<<<<

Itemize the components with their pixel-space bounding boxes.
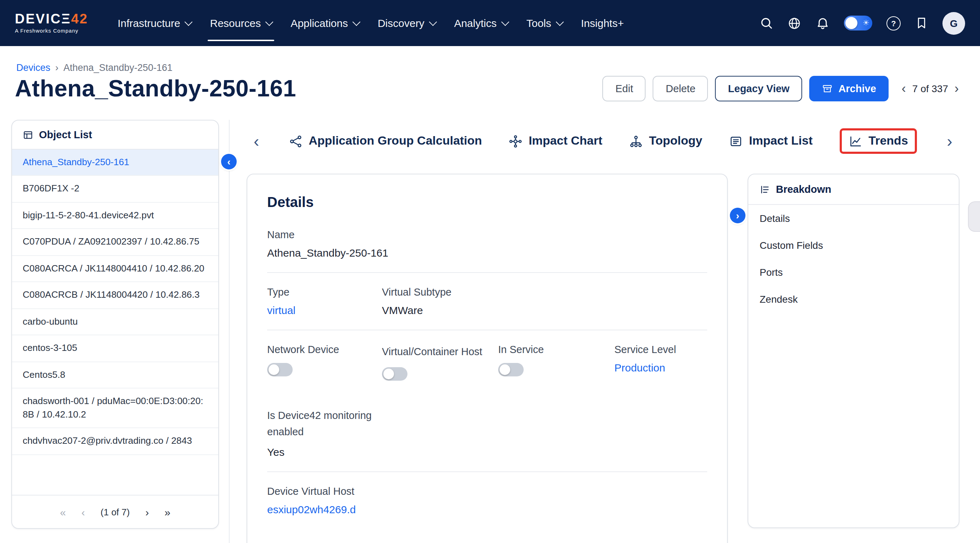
side-widget-partial[interactable]	[968, 201, 980, 232]
next-device-button[interactable]: ›	[955, 82, 959, 95]
logo[interactable]: DEVICΞ42 A Freshworks Company	[15, 12, 99, 34]
breakdown-item-ports[interactable]: Ports	[748, 259, 959, 286]
nav-item-analytics[interactable]: Analytics	[445, 0, 517, 46]
search-button[interactable]	[752, 16, 780, 30]
object-list-pagination: « ‹ (1 of 7) › »	[12, 495, 218, 528]
device-pager-text: 7 of 337	[912, 83, 948, 94]
field-device-virtual-host: Device Virtual Host esxiup02wh4269.d	[267, 486, 707, 516]
topology-icon	[629, 134, 643, 148]
app-root: DEVICΞ42 A Freshworks Company Infrastruc…	[0, 0, 980, 543]
notifications-button[interactable]	[808, 16, 837, 30]
object-list-item[interactable]: chdvhvac207-2@priv.dvtrading.co / 2843	[12, 428, 218, 455]
field-row-type: Type virtual Virtual Subtype VMWare	[267, 287, 707, 316]
object-list-header: Object List	[12, 121, 218, 150]
first-page-button[interactable]: «	[60, 506, 66, 517]
tab-application-group-calculation[interactable]: Application Group Calculation	[289, 134, 482, 148]
application-group-icon	[289, 134, 302, 148]
last-page-button[interactable]: »	[164, 506, 170, 517]
breadcrumb-link-devices[interactable]: Devices	[16, 62, 50, 73]
nav-item-label: Resources	[210, 17, 261, 29]
tab-impact-list[interactable]: Impact List	[729, 134, 813, 148]
edit-button[interactable]: Edit	[603, 76, 646, 101]
object-list-item[interactable]: Centos5.8	[12, 362, 218, 389]
object-list-item[interactable]: bigip-11-5-2-80-41.device42.pvt	[12, 203, 218, 229]
object-list-item[interactable]: centos-3-105	[12, 336, 218, 362]
chevron-down-icon	[429, 18, 437, 26]
highlight-box: Trends	[839, 128, 917, 154]
prev-device-button[interactable]: ‹	[902, 82, 906, 95]
help-button[interactable]: ?	[880, 16, 908, 30]
globe-button[interactable]	[780, 16, 808, 30]
tab-label: Application Group Calculation	[309, 134, 482, 148]
collapse-left-panel-button[interactable]: ‹	[221, 154, 237, 169]
avatar[interactable]: G	[942, 12, 965, 34]
chevron-down-icon	[555, 18, 564, 26]
logo-subtitle: A Freshworks Company	[15, 28, 99, 34]
chevron-down-icon	[501, 18, 509, 26]
tab-trends[interactable]: Trends	[848, 134, 908, 148]
device-virtual-host-link[interactable]: esxiup02wh4269.d	[267, 504, 356, 516]
tab-bar: ‹ Application Group Calculation Impact C…	[247, 125, 959, 158]
tabs-scroll-left-button[interactable]: ‹	[251, 133, 262, 149]
chevron-down-icon	[266, 18, 274, 26]
main-menu: Infrastructure Resources Applications Di…	[108, 0, 633, 46]
nav-item-applications[interactable]: Applications	[281, 0, 369, 46]
breakdown-item-zendesk[interactable]: Zendesk	[748, 286, 959, 313]
breadcrumb: Devices › Athena_Standby-250-161	[16, 62, 173, 73]
field-type: Type virtual	[267, 287, 382, 316]
nav-item-tools[interactable]: Tools	[517, 0, 572, 46]
top-nav: DEVICΞ42 A Freshworks Company Infrastruc…	[0, 0, 980, 46]
nav-item-label: Infrastructure	[118, 17, 180, 29]
field-network-device: Network Device	[267, 344, 382, 381]
service-level-label: Service Level	[614, 344, 707, 355]
prev-page-button[interactable]: ‹	[81, 506, 85, 517]
in-service-toggle[interactable]	[498, 363, 523, 376]
network-device-label: Network Device	[267, 344, 382, 355]
vc-host-toggle[interactable]	[382, 368, 407, 381]
bookmark-icon	[915, 16, 928, 30]
panel-divider	[229, 120, 229, 543]
bookmark-button[interactable]	[908, 16, 935, 30]
tab-impact-chart[interactable]: Impact Chart	[509, 134, 602, 148]
breakdown-item-details[interactable]: Details	[748, 205, 959, 232]
logo-text-42: 42	[71, 11, 88, 26]
breadcrumb-current: Athena_Standby-250-161	[64, 62, 173, 73]
breakdown-panel: Breakdown Details Custom Fields Ports Ze…	[748, 174, 959, 528]
tabs-scroll-right-button[interactable]: ›	[944, 133, 955, 149]
archive-icon	[822, 83, 833, 94]
breakdown-item-custom-fields[interactable]: Custom Fields	[748, 232, 959, 259]
nav-item-discovery[interactable]: Discovery	[369, 0, 445, 46]
next-page-button[interactable]: ›	[145, 506, 149, 517]
nav-item-label: Discovery	[378, 17, 425, 29]
logo-wordmark: DEVICΞ42	[15, 12, 99, 25]
type-value-link[interactable]: virtual	[267, 304, 296, 316]
name-label: Name	[267, 229, 707, 240]
legacy-view-button[interactable]: Legacy View	[715, 76, 802, 101]
breadcrumb-separator-icon: ›	[55, 62, 59, 73]
delete-button[interactable]: Delete	[653, 76, 708, 101]
object-list-item[interactable]: C070PDUA / ZA0921002397 / 10.42.86.75	[12, 229, 218, 256]
object-list-item[interactable]: C080ACRCB / JK1148004420 / 10.42.86.3	[12, 282, 218, 309]
object-list-item[interactable]: B706DF1X -2	[12, 176, 218, 203]
object-list-title: Object List	[39, 129, 92, 140]
toggle-knob	[383, 369, 394, 380]
archive-button[interactable]: Archive	[809, 76, 889, 101]
network-device-toggle[interactable]	[267, 363, 293, 376]
object-list-item[interactable]: Athena_Standby-250-161	[12, 150, 218, 176]
nav-item-infrastructure[interactable]: Infrastructure	[108, 0, 201, 46]
object-list-item[interactable]: chadsworth-001 / pduMac=00:0E:D3:00:20:8…	[12, 389, 218, 428]
tab-topology[interactable]: Topology	[629, 134, 702, 148]
nav-item-insights[interactable]: Insights+	[572, 0, 633, 46]
object-list-item[interactable]: C080ACRCA / JK1148004410 / 10.42.86.20	[12, 256, 218, 282]
name-value: Athena_Standby-250-161	[267, 247, 707, 259]
object-list-item[interactable]: carbo-ubuntu	[12, 309, 218, 336]
expand-right-panel-button[interactable]: ›	[730, 208, 745, 223]
nav-item-label: Insights+	[581, 17, 624, 29]
page-indicator: (1 of 7)	[100, 506, 130, 517]
page-title: Athena_Standby-250-161	[15, 75, 296, 102]
nav-item-resources[interactable]: Resources	[201, 0, 281, 46]
theme-toggle[interactable]: ☀	[844, 16, 872, 30]
divider	[267, 472, 707, 473]
globe-icon	[787, 16, 802, 30]
service-level-value-link[interactable]: Production	[614, 361, 665, 374]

>>>>

Although the records contain pictures, only their text should be repeated, exactly as it appears.

* Task response *
Itemize the components with their pixel-space bounding boxes.
side-widget-partial[interactable]	[968, 201, 980, 232]
next-device-button[interactable]: ›	[955, 82, 959, 95]
logo[interactable]: DEVICΞ42 A Freshworks Company	[15, 12, 99, 34]
breakdown-item-ports[interactable]: Ports	[748, 259, 959, 286]
nav-item-analytics[interactable]: Analytics	[445, 0, 517, 46]
search-button[interactable]	[752, 16, 780, 30]
object-list-pagination: « ‹ (1 of 7) › »	[12, 495, 218, 528]
device-pager-text: 7 of 337	[912, 83, 948, 94]
field-device-virtual-host: Device Virtual Host esxiup02wh4269.d	[267, 486, 707, 516]
topology-icon	[629, 134, 643, 148]
app-root: DEVICΞ42 A Freshworks Company Infrastruc…	[0, 0, 980, 543]
notifications-button[interactable]	[808, 16, 837, 30]
object-list-item[interactable]: chdvhvac207-2@priv.dvtrading.co / 2843	[12, 428, 218, 455]
field-row-type: Type virtual Virtual Subtype VMWare	[267, 287, 707, 316]
object-list-header: Object List	[12, 121, 218, 150]
first-page-button[interactable]: «	[60, 506, 66, 517]
tab-application-group-calculation[interactable]: Application Group Calculation	[289, 134, 482, 148]
application-group-icon	[289, 134, 302, 148]
last-page-button[interactable]: »	[164, 506, 170, 517]
breadcrumb-link-devices[interactable]: Devices	[16, 62, 50, 73]
nav-item-label: Resources	[210, 17, 261, 29]
tab-impact-list[interactable]: Impact List	[729, 134, 813, 148]
edit-button[interactable]: Edit	[603, 76, 646, 101]
object-list-item[interactable]: Centos5.8	[12, 362, 218, 389]
object-list-item[interactable]: bigip-11-5-2-80-41.device42.pvt	[12, 203, 218, 229]
object-list-item[interactable]: centos-3-105	[12, 336, 218, 362]
chevron-down-icon	[429, 18, 437, 26]
highlight-box: Trends	[839, 128, 917, 154]
prev-device-button[interactable]: ‹	[902, 82, 906, 95]
help-button[interactable]: ?	[880, 16, 908, 30]
globe-button[interactable]	[780, 16, 808, 30]
tab-label: Application Group Calculation	[309, 134, 482, 148]
collapse-left-panel-button[interactable]: ‹	[221, 154, 237, 169]
avatar[interactable]: G	[942, 12, 965, 34]
chevron-down-icon	[555, 18, 564, 26]
logo-subtitle: A Freshworks Company	[15, 28, 99, 34]
chevron-down-icon	[501, 18, 509, 26]
tab-trends[interactable]: Trends	[848, 134, 908, 148]
device-virtual-host-link[interactable]: esxiup02wh4269.d	[267, 504, 356, 516]
tab-bar: ‹ Application Group Calculation Impact C…	[247, 125, 959, 158]
tabs-scroll-left-button[interactable]: ‹	[251, 133, 262, 149]
chevron-down-icon	[266, 18, 274, 26]
main-menu: Infrastructure Resources Applications Di…	[108, 0, 633, 46]
nav-item-applications[interactable]: Applications	[281, 0, 369, 46]
breakdown-item-zendesk[interactable]: Zendesk	[748, 286, 959, 313]
breadcrumb: Devices › Athena_Standby-250-161	[16, 62, 173, 73]
field-type: Type virtual	[267, 287, 382, 316]
nav-item-tools[interactable]: Tools	[517, 0, 572, 46]
top-nav: DEVICΞ42 A Freshworks Company Infrastruc…	[0, 0, 980, 46]
nav-item-label: Infrastructure	[118, 17, 180, 29]
field-network-device: Network Device	[267, 344, 382, 381]
service-level-label: Service Level	[614, 344, 707, 355]
prev-page-button[interactable]: ‹	[81, 506, 85, 517]
in-service-toggle[interactable]	[498, 363, 523, 376]
network-device-label: Network Device	[267, 344, 382, 355]
vc-host-toggle[interactable]	[382, 368, 407, 381]
bookmark-icon	[915, 16, 928, 30]
panel-divider	[229, 120, 229, 543]
bookmark-button[interactable]	[908, 16, 935, 30]
tab-impact-chart[interactable]: Impact Chart	[509, 134, 602, 148]
breakdown-item-details[interactable]: Details	[748, 205, 959, 232]
logo-text-42: 42	[71, 11, 88, 26]
breadcrumb-current: Athena_Standby-250-161	[64, 62, 173, 73]
breakdown-panel: Breakdown Details Custom Fields Ports Ze…	[748, 174, 959, 528]
tabs-scroll-right-button[interactable]: ›	[944, 133, 955, 149]
archive-icon	[822, 83, 833, 94]
breakdown-item-custom-fields[interactable]: Custom Fields	[748, 232, 959, 259]
nav-item-discovery[interactable]: Discovery	[369, 0, 445, 46]
next-page-button[interactable]: ›	[145, 506, 149, 517]
nav-item-label: Discovery	[378, 17, 425, 29]
logo-wordmark: DEVICΞ42	[15, 12, 99, 25]
type-value-link[interactable]: virtual	[267, 304, 296, 316]
name-label: Name	[267, 229, 707, 240]
legacy-view-button[interactable]: Legacy View	[715, 76, 802, 101]
breadcrumb-separator-icon: ›	[55, 62, 59, 73]
delete-button[interactable]: Delete	[653, 76, 708, 101]
object-list-item[interactable]: C070PDUA / ZA0921002397 / 10.42.86.75	[12, 229, 218, 256]
object-list-item[interactable]: C080ACRCB / JK1148004420 / 10.42.86.3	[12, 282, 218, 309]
object-list-item[interactable]: B706DF1X -2	[12, 176, 218, 203]
object-list-title: Object List	[39, 129, 92, 140]
toggle-knob	[383, 369, 394, 380]
archive-button[interactable]: Archive	[809, 76, 889, 101]
network-device-toggle[interactable]	[267, 363, 293, 376]
object-list-item[interactable]: Athena_Standby-250-161	[12, 150, 218, 176]
nav-item-infrastructure[interactable]: Infrastructure	[108, 0, 201, 46]
object-list-item[interactable]: chadsworth-001 / pduMac=00:0E:D3:00:20:8…	[12, 389, 218, 428]
tab-topology[interactable]: Topology	[629, 134, 702, 148]
nav-item-insights[interactable]: Insights+	[572, 0, 633, 46]
object-list-item[interactable]: C080ACRCA / JK1148004410 / 10.42.86.20	[12, 256, 218, 282]
name-value: Athena_Standby-250-161	[267, 247, 707, 259]
object-list-item[interactable]: carbo-ubuntu	[12, 309, 218, 336]
expand-right-panel-button[interactable]: ›	[730, 208, 745, 223]
nav-item-label: Insights+	[581, 17, 624, 29]
page-indicator: (1 of 7)	[100, 506, 130, 517]
page-title: Athena_Standby-250-161	[15, 75, 296, 102]
nav-item-resources[interactable]: Resources	[201, 0, 281, 46]
theme-toggle[interactable]: ☀	[844, 16, 872, 30]
divider	[267, 472, 707, 473]
globe-icon	[787, 16, 802, 30]
service-level-value-link[interactable]: Production	[614, 361, 665, 374]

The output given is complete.